Eine kunterbunte Mischung

WIL ⋅ Heute Abend findet im Gare de Lion die zweite Qualifikationsrunde des Band-X-Ost-Contests 2017 statt. Von den sechs jungen und völlig verschiedenen Bands stammen vier aus der Region Wil. Die «Wiler Zeitung» stellt sie vor.
07. Oktober 2017, 09:00
Josephine Opprecht

Von Pop-Rock über südamerikanisch angehauchten Funk-Jazz zu Hardrock bis hin zu einem experimentellen Mix aus elektronischen Klängen und Rock: Am heutigen Abend gibt es definitiv die Möglichkeit, seinen musikalischen Horizont zu erweitern. Der Band-X-Ost-Contest will neue Talente fördern und ihnen eine geeignete Plattform dafür bieten (siehe Kasten). Junge Musiker erhalten die Chance, sich zu präsentieren und Bühnenerfahrung zu sammeln. Nach ihren Auftritten erhalten die Bands jeweils ein Feedback von der Jury, welches ihnen helfen soll, sich zukünftig auf konstruktive Weise weiterzuentwickeln.

Ein erfolgreicher Auftritt ist oberstes Ziel

Die Band Amace aus Bettwiesen konnte schon einiges an Erfahrung sammeln, denn es ist bereits der dritte Band-X-Ost-Contest für sie. Die vier Musiker wollen das Publikum durch ihre rockige Popmusik, die von Pink oder ­Nickelback inspiriert ist, begeistern und zum «Abgehen» bewegen. Es sei wichtig für sie, einen tollen Auftritt hinzulegen, der viel Spass macht. Wichtiger seien aber weitere Rückmeldungen von der Jury, sagt Bassistin Erina Dvorak. Bei der Kritik der Ex­perten in den vergangenen zwei Jahren erhielten sie Tipps für das Schreiben der Lieder. Nun wollen sie wissen, ob sie sich verbessert haben.

«Laut, lange Haare und schnell» ist die Devise von The Rule. Die drei Brüder aus Flawil sind zum zweiten Mal mit dabei und lassen es mit 80er-Jahre-inspiriertem Hardrock ordentlich krachen.
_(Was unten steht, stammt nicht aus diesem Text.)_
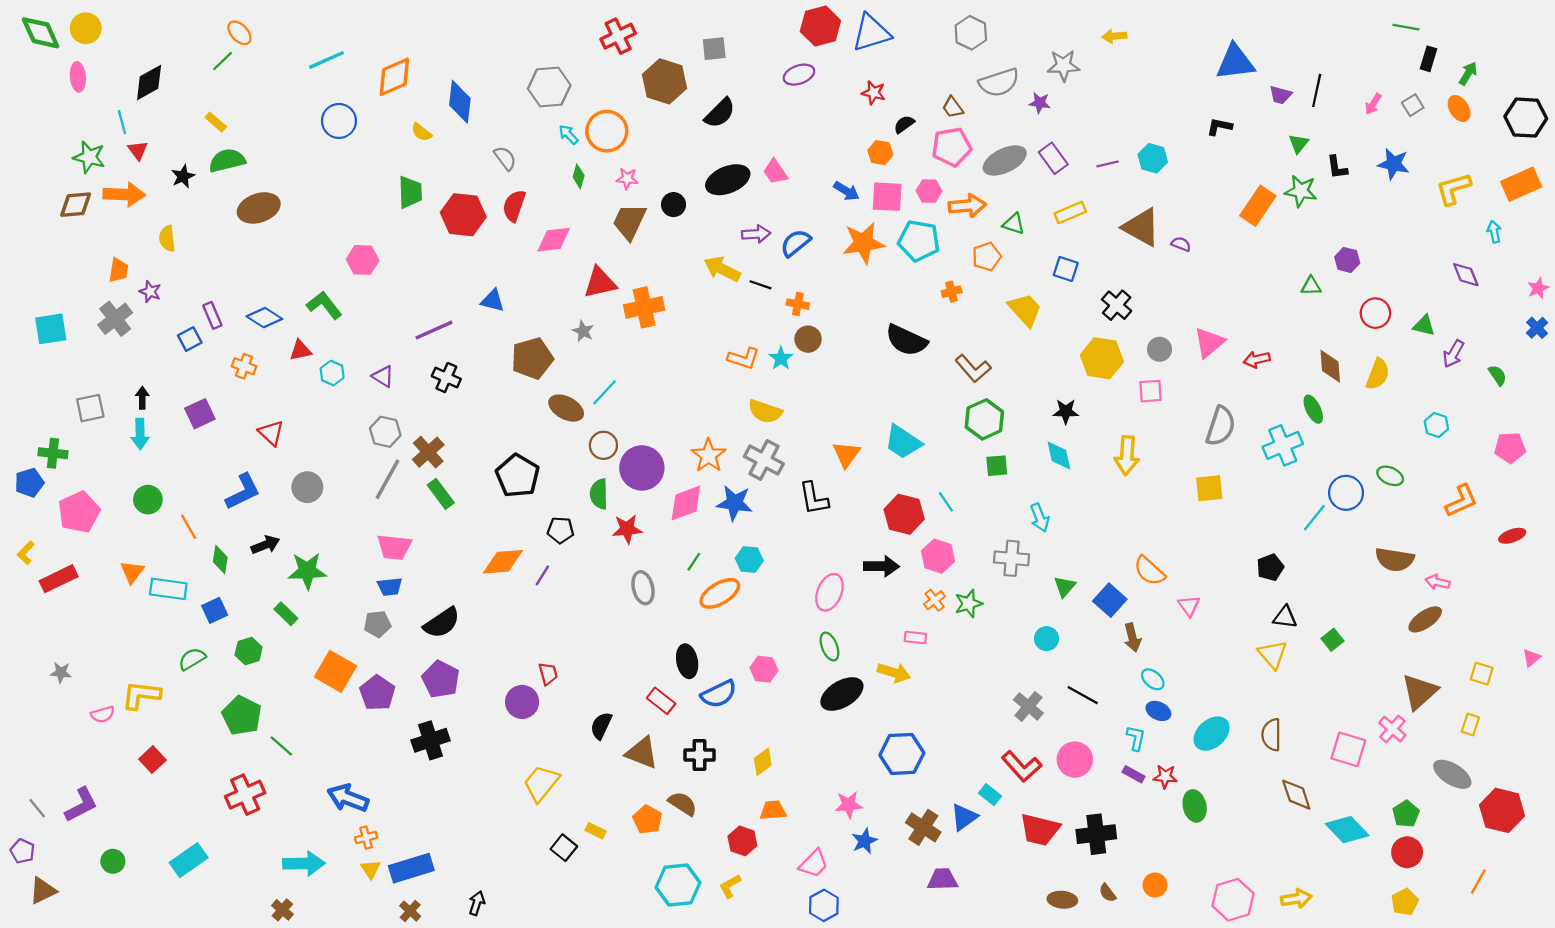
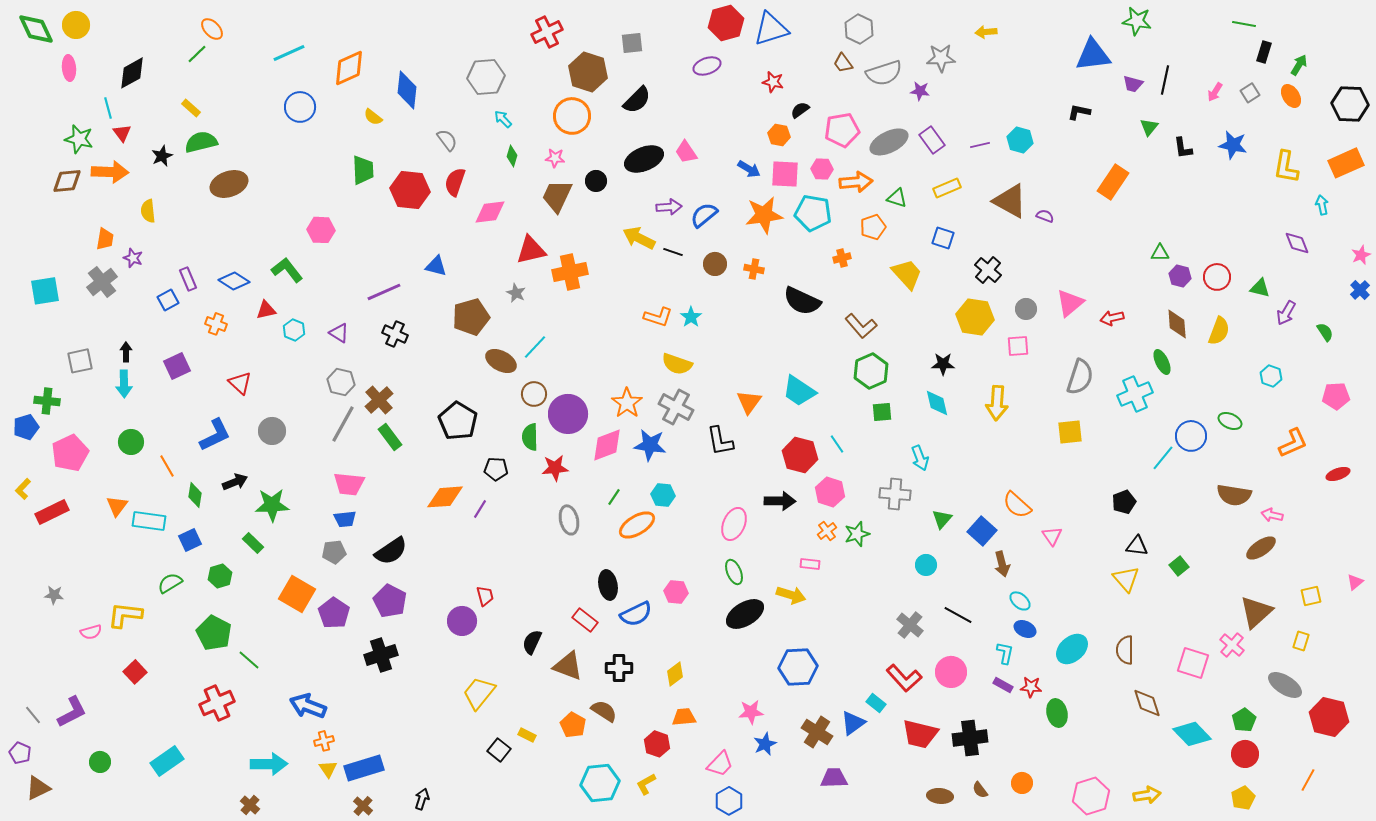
brown trapezoid: (953, 107) -> (843, 63), moved
orange circle: (607, 131) -> (572, 116), moved
yellow L-shape: (1453, 189) -> (1286, 167), turned -64
green star: (1301, 191) -> (1137, 21), moved
purple hexagon: (1347, 260) -> (1180, 276), moved
orange cross: (798, 304) -> (754, 269), moved
brown circle: (808, 339) -> (715, 264), moved
yellow square: (1482, 674) -> (1311, 596), turned -30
Ein erfolgreicher Auftritt besteht für sie aber nicht nur aus Spass. Weitere Bühnenerfahrung und das Austauschen mit den anderen Bands ist etwas, was sehr geschätzt wird. Die Band erhofft sich neue Ratschläge der Juroren, um weiter an sich arbeiten zu können. Durch ihre Teilnahme im letzten Jahr konnte The Rule an ihrer Bühnenpräsenz arbeiten, da sie danach Angebote für weitere Auftritte erhielten.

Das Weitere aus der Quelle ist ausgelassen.